Please return all lines from the records below that include the string "profile".

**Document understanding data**
================================

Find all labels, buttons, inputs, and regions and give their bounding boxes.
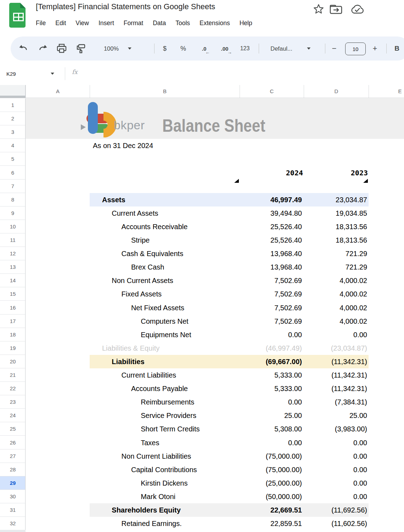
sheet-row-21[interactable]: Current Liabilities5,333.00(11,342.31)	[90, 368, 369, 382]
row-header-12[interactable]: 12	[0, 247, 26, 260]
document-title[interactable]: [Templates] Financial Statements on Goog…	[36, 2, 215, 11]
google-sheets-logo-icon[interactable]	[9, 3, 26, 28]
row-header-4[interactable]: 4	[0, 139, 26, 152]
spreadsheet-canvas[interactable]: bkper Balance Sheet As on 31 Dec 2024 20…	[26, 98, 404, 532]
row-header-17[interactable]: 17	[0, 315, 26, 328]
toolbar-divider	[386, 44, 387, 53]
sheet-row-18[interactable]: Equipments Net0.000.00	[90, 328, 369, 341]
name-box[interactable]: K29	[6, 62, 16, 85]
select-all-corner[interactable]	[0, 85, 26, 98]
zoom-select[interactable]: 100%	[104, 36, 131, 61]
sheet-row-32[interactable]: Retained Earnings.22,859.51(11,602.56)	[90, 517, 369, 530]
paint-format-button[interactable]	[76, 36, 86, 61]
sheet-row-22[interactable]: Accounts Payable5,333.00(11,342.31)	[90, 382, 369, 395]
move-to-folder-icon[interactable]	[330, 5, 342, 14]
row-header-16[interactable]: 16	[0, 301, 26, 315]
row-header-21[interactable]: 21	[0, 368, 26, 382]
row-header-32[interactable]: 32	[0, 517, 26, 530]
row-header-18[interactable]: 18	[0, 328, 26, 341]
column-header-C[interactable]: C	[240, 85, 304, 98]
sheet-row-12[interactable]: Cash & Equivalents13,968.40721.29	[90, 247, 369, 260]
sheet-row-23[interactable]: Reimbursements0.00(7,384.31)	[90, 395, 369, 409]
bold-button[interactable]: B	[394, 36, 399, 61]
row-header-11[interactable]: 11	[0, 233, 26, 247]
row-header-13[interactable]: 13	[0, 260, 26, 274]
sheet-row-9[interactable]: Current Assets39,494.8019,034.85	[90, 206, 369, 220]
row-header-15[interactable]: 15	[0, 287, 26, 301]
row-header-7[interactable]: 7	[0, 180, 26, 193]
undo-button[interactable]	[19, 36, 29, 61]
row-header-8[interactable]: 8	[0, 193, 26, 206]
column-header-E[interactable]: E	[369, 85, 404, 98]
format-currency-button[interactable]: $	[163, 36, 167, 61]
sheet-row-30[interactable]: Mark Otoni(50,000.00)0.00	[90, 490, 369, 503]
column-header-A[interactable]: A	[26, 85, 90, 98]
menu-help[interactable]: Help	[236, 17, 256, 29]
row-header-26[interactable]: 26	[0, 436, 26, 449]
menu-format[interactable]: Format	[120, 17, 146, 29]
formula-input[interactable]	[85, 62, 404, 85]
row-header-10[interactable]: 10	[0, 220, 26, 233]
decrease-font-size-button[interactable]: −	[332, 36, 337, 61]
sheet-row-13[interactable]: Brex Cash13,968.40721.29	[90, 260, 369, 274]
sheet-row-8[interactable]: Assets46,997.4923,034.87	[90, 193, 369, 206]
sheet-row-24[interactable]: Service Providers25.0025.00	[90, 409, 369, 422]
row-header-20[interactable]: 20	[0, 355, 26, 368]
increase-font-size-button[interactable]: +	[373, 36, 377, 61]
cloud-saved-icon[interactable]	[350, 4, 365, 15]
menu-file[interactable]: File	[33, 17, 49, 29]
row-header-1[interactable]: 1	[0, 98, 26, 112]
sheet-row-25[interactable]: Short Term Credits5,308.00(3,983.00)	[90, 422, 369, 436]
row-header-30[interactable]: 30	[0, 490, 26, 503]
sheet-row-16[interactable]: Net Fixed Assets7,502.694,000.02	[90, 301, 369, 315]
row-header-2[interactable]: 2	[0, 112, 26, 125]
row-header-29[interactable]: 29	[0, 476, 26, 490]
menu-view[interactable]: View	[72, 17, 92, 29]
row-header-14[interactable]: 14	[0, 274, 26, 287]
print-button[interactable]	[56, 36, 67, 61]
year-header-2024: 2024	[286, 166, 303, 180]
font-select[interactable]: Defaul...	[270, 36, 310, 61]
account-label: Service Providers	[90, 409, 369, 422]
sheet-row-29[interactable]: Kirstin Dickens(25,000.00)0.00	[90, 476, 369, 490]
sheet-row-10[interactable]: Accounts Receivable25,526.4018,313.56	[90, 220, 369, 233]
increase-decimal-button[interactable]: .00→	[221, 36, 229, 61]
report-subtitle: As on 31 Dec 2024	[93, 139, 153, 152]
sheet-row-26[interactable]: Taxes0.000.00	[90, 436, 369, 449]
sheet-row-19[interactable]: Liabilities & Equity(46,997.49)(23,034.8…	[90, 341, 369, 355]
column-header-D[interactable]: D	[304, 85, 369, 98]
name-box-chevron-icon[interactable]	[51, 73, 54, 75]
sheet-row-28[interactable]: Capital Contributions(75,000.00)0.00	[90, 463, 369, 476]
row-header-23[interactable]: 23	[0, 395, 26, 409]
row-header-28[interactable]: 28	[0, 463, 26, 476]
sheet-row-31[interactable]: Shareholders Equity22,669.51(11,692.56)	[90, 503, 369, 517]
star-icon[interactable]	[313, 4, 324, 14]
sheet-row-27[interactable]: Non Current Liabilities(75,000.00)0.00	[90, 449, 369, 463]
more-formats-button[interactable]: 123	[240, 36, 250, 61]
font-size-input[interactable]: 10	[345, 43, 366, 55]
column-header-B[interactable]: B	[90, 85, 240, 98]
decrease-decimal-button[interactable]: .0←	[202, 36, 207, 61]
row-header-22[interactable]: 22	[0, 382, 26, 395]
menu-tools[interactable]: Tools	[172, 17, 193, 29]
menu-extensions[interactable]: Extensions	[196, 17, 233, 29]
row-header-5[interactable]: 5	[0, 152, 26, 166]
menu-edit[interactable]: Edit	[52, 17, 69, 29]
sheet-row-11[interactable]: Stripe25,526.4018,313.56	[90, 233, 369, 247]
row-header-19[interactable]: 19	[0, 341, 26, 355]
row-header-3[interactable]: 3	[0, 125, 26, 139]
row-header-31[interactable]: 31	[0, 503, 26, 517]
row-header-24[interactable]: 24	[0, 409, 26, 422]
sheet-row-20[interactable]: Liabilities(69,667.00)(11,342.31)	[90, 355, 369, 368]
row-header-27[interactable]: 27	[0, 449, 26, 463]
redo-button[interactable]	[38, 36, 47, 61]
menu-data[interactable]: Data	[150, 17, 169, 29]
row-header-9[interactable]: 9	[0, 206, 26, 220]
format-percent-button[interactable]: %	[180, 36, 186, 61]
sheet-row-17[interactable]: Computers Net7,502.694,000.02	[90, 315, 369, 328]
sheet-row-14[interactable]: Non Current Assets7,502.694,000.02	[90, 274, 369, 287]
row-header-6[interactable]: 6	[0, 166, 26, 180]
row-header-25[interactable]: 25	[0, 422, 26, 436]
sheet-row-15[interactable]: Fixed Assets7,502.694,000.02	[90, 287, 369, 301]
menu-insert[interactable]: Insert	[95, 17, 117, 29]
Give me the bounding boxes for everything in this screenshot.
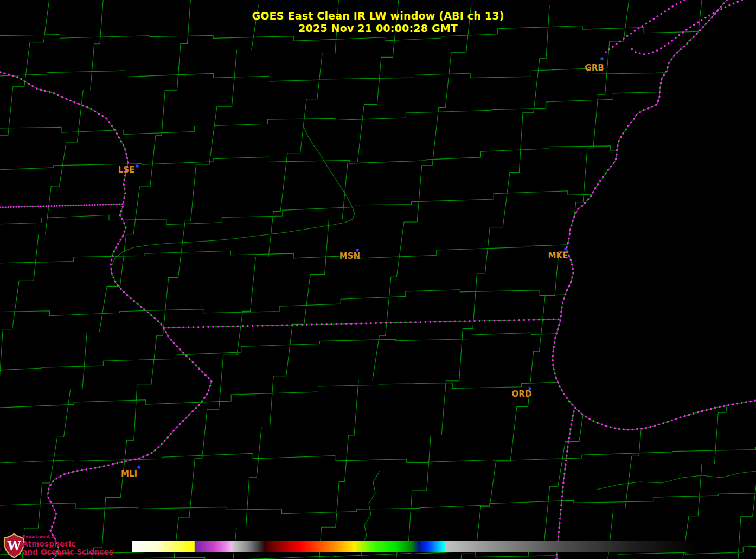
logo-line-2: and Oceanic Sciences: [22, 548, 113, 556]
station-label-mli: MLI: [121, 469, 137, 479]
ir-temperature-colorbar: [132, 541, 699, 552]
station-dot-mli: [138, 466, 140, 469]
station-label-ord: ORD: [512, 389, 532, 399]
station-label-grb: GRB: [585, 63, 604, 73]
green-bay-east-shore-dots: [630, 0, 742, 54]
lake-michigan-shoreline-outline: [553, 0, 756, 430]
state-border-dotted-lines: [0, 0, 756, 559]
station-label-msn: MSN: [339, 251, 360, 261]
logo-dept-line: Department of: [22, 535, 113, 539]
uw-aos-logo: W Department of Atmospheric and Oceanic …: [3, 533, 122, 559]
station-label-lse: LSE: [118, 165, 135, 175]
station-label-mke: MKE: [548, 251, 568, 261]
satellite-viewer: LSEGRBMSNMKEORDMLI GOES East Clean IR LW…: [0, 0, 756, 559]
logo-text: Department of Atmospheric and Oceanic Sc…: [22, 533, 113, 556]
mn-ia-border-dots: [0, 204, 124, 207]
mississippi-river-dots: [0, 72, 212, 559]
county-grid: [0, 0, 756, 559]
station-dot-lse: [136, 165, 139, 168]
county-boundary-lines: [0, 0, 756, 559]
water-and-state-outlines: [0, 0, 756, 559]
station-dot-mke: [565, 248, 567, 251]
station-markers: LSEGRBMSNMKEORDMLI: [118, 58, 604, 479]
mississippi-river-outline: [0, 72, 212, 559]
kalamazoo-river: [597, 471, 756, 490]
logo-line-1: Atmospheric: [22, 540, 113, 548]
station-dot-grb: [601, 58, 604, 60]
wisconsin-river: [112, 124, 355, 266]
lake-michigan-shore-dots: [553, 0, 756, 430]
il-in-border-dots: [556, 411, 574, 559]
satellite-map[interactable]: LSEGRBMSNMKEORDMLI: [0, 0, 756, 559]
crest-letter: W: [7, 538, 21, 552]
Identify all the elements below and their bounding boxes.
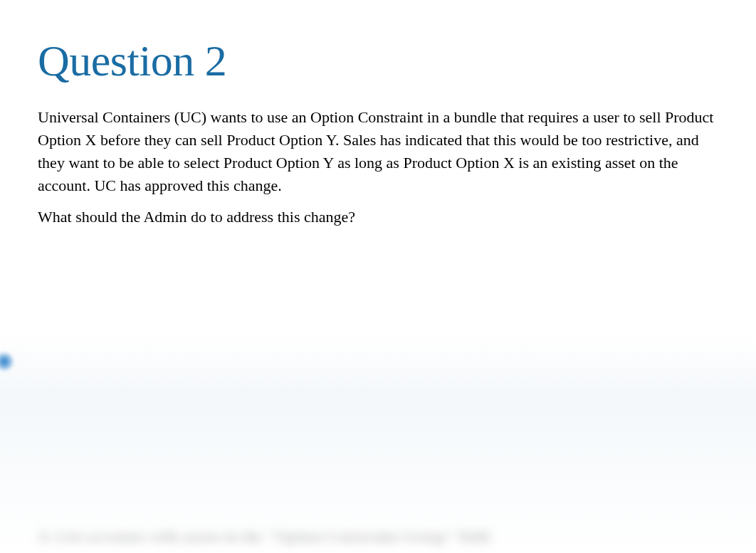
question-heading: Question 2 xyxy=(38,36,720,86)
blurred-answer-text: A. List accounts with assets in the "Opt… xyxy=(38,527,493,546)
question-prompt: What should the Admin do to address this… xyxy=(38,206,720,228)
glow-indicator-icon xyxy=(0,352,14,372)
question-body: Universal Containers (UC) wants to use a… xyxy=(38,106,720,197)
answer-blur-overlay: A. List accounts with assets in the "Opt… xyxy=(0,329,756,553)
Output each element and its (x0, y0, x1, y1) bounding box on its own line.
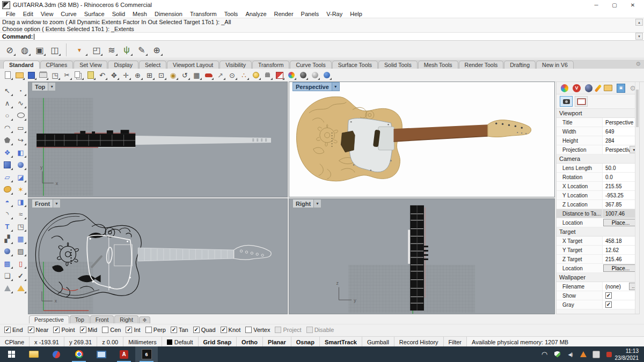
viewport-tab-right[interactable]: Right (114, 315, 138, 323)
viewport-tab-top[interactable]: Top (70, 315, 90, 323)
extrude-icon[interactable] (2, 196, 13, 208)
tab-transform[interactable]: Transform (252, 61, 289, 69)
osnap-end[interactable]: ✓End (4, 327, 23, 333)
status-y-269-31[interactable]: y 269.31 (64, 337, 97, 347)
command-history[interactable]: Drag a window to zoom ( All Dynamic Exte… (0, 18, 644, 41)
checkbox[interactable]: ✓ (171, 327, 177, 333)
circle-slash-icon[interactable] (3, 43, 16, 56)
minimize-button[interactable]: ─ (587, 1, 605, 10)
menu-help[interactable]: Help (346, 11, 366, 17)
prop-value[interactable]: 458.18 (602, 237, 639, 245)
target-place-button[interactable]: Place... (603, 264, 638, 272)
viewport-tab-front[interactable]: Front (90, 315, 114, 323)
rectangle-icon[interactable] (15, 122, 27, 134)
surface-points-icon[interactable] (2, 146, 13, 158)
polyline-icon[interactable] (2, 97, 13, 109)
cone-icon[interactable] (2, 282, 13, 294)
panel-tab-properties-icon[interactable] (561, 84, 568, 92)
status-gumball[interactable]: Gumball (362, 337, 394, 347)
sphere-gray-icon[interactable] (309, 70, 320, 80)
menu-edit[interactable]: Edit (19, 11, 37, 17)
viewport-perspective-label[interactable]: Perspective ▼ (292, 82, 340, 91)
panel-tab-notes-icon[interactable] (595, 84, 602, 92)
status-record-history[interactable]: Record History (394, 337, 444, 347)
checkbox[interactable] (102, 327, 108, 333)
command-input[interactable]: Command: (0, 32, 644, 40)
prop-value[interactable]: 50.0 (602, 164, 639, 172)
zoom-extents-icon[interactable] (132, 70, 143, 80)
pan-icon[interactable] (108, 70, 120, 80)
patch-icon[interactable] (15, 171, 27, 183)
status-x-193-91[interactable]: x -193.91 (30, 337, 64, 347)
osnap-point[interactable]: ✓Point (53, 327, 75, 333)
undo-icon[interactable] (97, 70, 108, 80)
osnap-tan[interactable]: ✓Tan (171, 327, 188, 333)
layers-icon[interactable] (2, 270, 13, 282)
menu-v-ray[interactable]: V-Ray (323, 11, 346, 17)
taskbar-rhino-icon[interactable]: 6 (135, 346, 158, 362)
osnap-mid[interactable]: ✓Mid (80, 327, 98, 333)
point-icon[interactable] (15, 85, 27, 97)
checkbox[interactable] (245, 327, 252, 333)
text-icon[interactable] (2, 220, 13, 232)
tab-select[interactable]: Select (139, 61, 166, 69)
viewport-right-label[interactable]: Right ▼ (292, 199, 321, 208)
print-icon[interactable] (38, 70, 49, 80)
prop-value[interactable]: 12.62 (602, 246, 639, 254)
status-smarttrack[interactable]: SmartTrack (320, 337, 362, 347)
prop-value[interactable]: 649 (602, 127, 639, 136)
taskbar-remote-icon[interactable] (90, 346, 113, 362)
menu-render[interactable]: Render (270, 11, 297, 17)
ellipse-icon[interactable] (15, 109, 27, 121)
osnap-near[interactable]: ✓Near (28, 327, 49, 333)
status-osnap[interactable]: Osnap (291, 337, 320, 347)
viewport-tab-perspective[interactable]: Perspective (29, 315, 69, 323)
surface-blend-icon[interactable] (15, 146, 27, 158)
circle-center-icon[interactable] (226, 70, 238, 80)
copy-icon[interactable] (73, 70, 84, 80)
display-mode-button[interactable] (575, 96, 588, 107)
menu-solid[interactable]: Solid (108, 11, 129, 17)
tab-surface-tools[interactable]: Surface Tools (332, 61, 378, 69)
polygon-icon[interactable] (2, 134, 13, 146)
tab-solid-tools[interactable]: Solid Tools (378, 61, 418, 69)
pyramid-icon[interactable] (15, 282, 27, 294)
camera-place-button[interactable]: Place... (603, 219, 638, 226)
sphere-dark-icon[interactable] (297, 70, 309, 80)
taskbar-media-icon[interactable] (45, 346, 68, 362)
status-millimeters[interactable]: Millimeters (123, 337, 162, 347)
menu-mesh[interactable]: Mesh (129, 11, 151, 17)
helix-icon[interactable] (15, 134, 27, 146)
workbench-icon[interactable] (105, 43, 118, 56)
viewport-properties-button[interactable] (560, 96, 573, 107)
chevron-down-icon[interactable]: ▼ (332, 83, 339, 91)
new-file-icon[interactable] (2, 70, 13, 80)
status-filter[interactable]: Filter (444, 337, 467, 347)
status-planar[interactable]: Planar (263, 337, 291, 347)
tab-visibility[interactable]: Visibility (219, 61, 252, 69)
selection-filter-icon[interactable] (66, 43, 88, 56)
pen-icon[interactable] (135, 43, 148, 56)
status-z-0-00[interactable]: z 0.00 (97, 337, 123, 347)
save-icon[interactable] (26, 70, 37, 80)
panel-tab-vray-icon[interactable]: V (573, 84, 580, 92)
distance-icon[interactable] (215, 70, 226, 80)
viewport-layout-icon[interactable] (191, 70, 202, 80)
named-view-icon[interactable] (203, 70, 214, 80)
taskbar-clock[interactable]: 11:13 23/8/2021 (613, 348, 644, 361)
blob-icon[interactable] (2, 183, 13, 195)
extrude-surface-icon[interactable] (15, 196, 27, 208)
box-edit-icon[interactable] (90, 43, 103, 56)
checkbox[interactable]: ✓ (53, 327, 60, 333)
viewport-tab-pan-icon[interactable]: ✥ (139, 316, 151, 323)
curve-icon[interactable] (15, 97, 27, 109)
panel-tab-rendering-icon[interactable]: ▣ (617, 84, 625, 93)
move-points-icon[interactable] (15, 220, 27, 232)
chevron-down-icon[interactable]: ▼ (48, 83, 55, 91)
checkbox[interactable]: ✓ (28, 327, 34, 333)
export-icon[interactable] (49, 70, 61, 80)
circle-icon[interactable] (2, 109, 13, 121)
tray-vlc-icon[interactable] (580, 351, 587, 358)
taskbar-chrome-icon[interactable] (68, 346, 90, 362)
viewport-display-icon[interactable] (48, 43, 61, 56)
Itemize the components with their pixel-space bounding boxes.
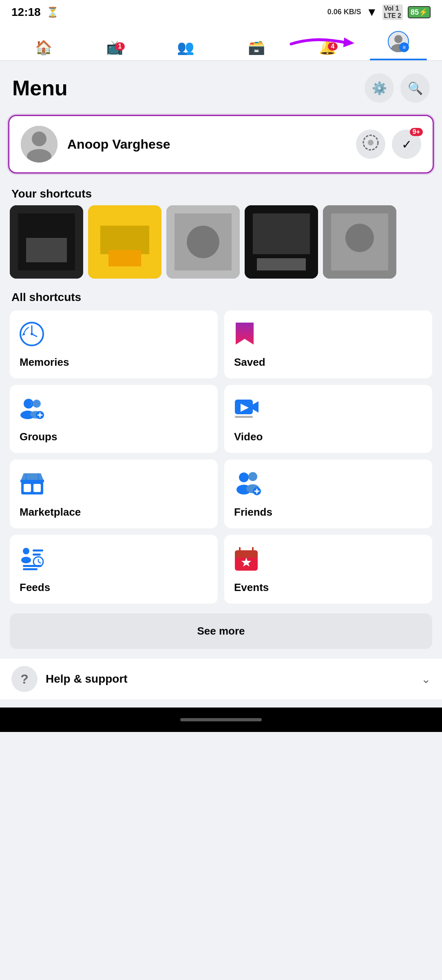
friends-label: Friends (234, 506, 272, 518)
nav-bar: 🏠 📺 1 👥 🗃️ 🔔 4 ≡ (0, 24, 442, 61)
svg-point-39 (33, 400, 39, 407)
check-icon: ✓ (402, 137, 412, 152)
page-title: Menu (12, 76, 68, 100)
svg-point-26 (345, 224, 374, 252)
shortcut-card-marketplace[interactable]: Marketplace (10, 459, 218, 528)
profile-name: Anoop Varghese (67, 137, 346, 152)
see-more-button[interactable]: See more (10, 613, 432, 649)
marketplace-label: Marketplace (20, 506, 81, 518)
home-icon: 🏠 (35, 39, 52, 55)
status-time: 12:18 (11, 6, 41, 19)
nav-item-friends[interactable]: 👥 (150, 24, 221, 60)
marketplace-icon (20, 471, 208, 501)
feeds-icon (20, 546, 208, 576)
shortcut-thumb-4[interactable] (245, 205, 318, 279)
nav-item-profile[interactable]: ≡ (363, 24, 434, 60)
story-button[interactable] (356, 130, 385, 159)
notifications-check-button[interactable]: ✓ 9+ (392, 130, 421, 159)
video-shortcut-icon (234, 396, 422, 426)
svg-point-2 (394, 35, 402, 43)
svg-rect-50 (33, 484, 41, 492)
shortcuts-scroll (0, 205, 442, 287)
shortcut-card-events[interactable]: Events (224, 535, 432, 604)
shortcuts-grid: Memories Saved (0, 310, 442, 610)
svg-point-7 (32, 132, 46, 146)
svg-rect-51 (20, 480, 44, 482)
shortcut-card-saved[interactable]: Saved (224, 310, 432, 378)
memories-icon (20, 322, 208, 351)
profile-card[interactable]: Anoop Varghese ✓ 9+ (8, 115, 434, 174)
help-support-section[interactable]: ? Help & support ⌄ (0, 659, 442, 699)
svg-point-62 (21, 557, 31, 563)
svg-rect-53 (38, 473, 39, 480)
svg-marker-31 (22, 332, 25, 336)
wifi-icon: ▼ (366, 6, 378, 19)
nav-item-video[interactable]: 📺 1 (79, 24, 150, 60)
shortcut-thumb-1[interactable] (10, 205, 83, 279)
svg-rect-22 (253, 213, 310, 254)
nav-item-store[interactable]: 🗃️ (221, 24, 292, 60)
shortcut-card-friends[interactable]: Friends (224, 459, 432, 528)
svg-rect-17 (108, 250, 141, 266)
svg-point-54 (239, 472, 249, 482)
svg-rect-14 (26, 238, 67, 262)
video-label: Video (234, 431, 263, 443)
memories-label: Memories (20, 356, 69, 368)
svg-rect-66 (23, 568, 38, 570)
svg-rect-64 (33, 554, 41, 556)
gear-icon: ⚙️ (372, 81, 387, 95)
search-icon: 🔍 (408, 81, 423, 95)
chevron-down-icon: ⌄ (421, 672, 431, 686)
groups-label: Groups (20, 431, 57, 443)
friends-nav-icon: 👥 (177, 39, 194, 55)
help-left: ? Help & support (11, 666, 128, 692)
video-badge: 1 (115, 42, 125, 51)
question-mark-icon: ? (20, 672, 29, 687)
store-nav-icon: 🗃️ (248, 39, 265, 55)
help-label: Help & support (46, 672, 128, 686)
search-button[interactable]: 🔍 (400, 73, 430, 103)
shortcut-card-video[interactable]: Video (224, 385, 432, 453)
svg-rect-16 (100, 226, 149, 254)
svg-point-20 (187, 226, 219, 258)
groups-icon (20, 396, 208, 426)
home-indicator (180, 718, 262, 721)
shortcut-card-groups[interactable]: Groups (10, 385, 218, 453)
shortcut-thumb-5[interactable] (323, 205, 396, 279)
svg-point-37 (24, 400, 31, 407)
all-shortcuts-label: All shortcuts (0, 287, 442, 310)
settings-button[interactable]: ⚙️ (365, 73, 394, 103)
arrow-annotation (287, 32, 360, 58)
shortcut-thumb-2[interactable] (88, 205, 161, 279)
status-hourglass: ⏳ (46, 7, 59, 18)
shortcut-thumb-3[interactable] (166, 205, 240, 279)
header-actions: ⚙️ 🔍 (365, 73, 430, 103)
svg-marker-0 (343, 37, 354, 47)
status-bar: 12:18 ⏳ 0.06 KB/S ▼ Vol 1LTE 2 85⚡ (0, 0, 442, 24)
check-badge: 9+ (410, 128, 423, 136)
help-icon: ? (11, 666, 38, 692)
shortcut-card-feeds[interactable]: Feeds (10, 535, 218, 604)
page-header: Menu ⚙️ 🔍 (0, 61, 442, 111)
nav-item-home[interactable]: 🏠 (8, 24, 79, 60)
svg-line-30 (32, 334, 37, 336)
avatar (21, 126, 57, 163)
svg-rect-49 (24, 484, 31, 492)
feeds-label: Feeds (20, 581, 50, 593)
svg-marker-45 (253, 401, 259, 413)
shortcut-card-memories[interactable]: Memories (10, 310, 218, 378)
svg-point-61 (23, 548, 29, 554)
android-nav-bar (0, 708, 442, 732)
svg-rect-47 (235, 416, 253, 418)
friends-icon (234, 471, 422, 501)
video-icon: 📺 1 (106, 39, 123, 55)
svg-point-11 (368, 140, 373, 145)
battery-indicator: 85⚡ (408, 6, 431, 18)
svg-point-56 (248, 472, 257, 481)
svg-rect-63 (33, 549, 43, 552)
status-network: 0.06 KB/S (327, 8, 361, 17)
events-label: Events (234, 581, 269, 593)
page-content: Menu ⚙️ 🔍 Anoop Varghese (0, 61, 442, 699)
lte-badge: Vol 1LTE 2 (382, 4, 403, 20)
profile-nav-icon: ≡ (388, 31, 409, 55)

================================

**TASK RESPONSE**
profile-name: Anoop Varghese (67, 137, 346, 152)
nav-item-profile[interactable]: ≡ (363, 24, 434, 60)
profile-card[interactable]: Anoop Varghese ✓ 9+ (8, 115, 434, 174)
profile-nav-icon: ≡ (388, 31, 409, 55)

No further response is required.